_Records provided_
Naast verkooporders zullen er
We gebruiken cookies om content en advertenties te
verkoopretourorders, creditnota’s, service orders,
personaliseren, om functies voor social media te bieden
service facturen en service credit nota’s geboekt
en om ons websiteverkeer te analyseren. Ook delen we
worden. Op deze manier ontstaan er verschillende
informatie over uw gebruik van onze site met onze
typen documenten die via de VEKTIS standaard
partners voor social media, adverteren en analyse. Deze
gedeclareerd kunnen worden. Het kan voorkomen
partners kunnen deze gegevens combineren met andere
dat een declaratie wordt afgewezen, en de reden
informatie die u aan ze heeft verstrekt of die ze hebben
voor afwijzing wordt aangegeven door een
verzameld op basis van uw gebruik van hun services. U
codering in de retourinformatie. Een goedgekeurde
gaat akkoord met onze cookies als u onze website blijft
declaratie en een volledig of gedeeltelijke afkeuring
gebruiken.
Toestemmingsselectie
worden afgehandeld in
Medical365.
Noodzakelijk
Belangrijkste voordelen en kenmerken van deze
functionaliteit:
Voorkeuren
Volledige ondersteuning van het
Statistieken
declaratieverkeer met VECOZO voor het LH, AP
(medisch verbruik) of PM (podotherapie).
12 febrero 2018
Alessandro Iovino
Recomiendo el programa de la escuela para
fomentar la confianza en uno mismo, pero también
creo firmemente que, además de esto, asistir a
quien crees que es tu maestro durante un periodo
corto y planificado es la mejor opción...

* * *

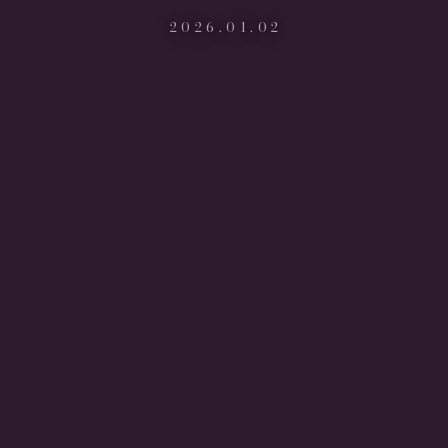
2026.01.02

_Task statement_
Above are the records; copy exactly the lines from the line with "Toestemmingsselectie" through the line with "corto y planificado es la mejor opción...", both included.

_Your response_
Toestemmingsselectie
worden afgehandeld in
Medical365.
Noodzakelijk
Belangrijkste voordelen en kenmerken van deze
functionaliteit:
Voorkeuren
Volledige ondersteuning van het
Statistieken
declaratieverkeer met VECOZO voor het LH, AP
(medisch verbruik) of PM (podotherapie).
12 febrero 2018
Alessandro Iovino
Recomiendo el programa de la escuela para
fomentar la confianza en uno mismo, pero también
creo firmemente que, además de esto, asistir a
quien crees que es tu maestro durante un periodo
corto y planificado es la mejor opción...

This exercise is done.